When the Lance Armstrong interview airs this Thursday night on OWN, we’re already hearing via CBS News and The Associated Press that he confessed to doping.
What can we learn from all of this, in particular as it relates to ethics and landing a big interview from a career perspective?
Aside from countless discussions we can have about credibility, PR damage control and related topics, there are a few things we can learn without having even watched the interview yet.
1. Be honest. This sounds so old school but nothing could be more important than ethics and integrity.
This starts from the moment you submit a job application to the job interview itself to working at a new employer. As we all know, Armstrong stuck to his same story for years, apparently covered it up and decided to come clean now.
Arthur L. Caplan and Lee H. Igel, both Ph.D.’s and affiliated with NYU’s Sports and Society Program, explained on Forbes that admitting his behavior now doesn’t exactly excuse it.
“That Armstrong cheated is old news. By the time the interview runs, he will apparently be the last to know what has been evident to anyone who cared. But admitting he did cheat does not excuse what he did to others all during his drug-aided career—covering-up his behavior, and making people and institutions pay when they challenged his lies. Admitting to what he did does not even start the process of seeking the sort of forgiveness he needs to get for what he did to so many others when he was not ready to tell the truth.”

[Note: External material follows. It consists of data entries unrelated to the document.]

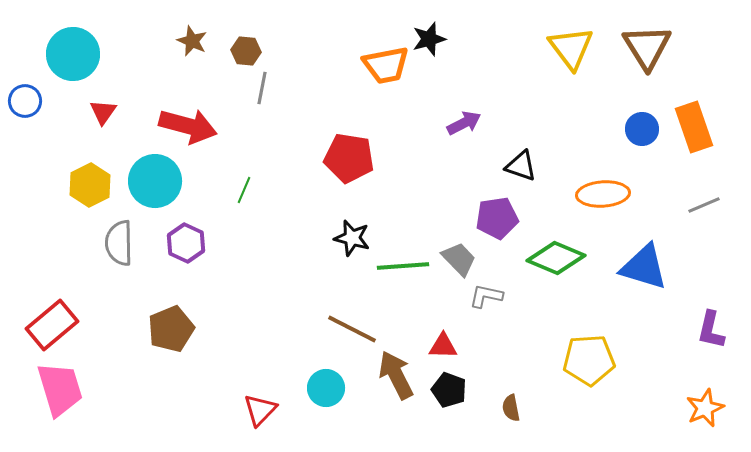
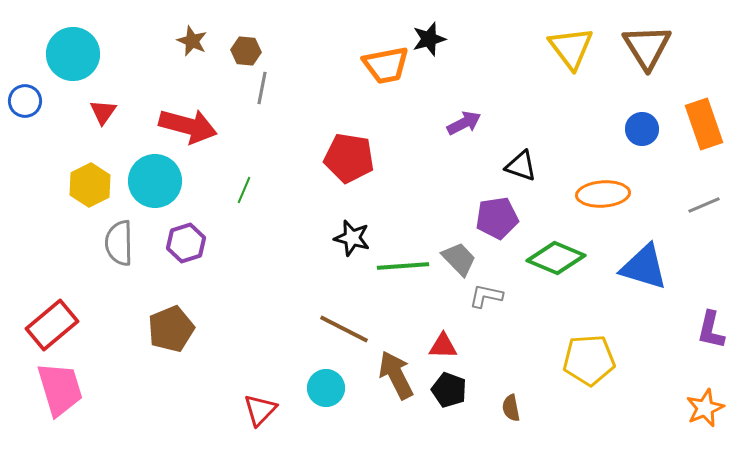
orange rectangle at (694, 127): moved 10 px right, 3 px up
purple hexagon at (186, 243): rotated 18 degrees clockwise
brown line at (352, 329): moved 8 px left
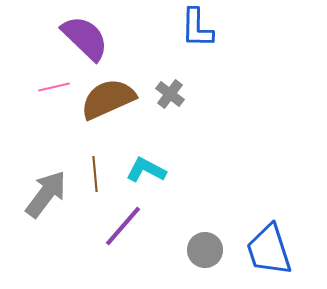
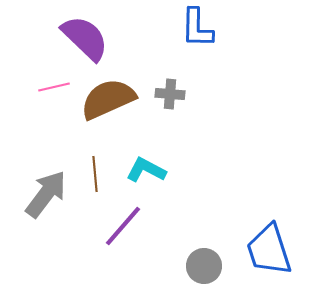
gray cross: rotated 32 degrees counterclockwise
gray circle: moved 1 px left, 16 px down
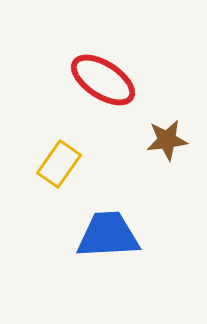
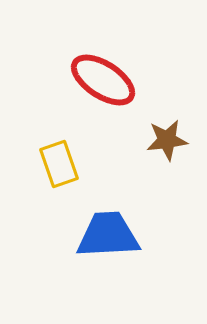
yellow rectangle: rotated 54 degrees counterclockwise
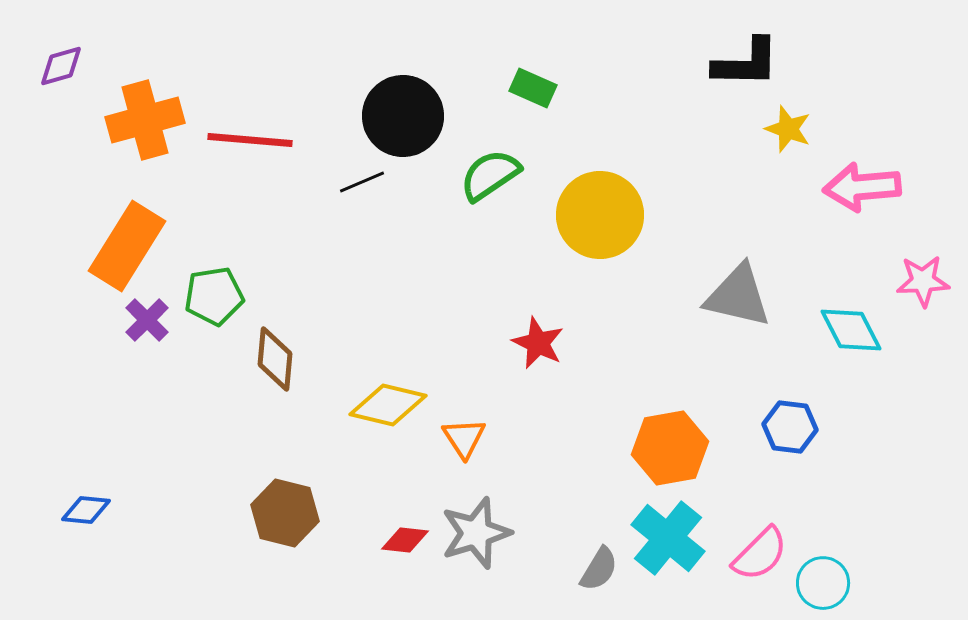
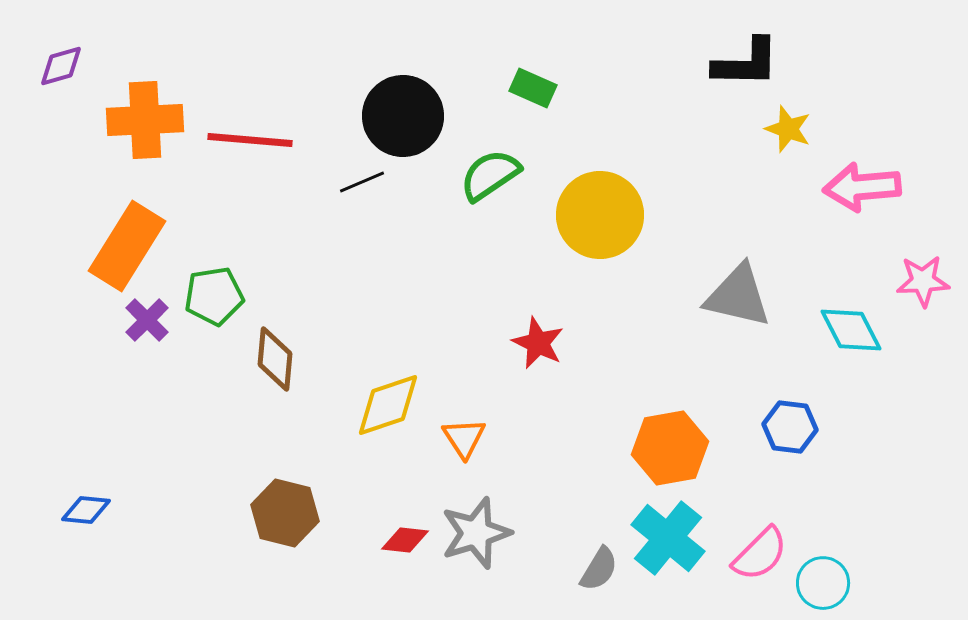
orange cross: rotated 12 degrees clockwise
yellow diamond: rotated 32 degrees counterclockwise
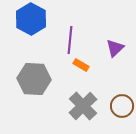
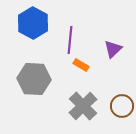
blue hexagon: moved 2 px right, 4 px down
purple triangle: moved 2 px left, 1 px down
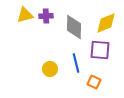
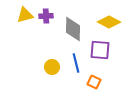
yellow diamond: moved 3 px right, 1 px up; rotated 50 degrees clockwise
gray diamond: moved 1 px left, 2 px down
yellow circle: moved 2 px right, 2 px up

2. Go for the big interview. From Oprah Winfrey’s perspective and her own career, she asked him for an interview last year via e-mail.
According to CBS, she didn’t really expect a response but instead, he actually requested lunch in Hawaii. Winfrey extended her Hawaiian vacation over the holidays by two days to meet with the iconic athlete as staff and guests left her abode so the two of them could talk in private.
Turns out, she claimed that’s “the biggest interview I’ve ever done.” How it will boost ratings, we’ll see in a due time but why not go for the brass ring?
3. Prepare, prepare, prepare. Winfrey was “mesmerized and riveted” by some of Armstrong’s answers but prior to the sit down in Austin, she prepared, watched copious reports, read Seven Deadly Sins, the works.
She recalled, “I had prepared and prepared like it was a college exam and walked into the room with 112 questions.” After two and a half hours, she asked most questions but felt he answered the questions “in a way that he was ready.”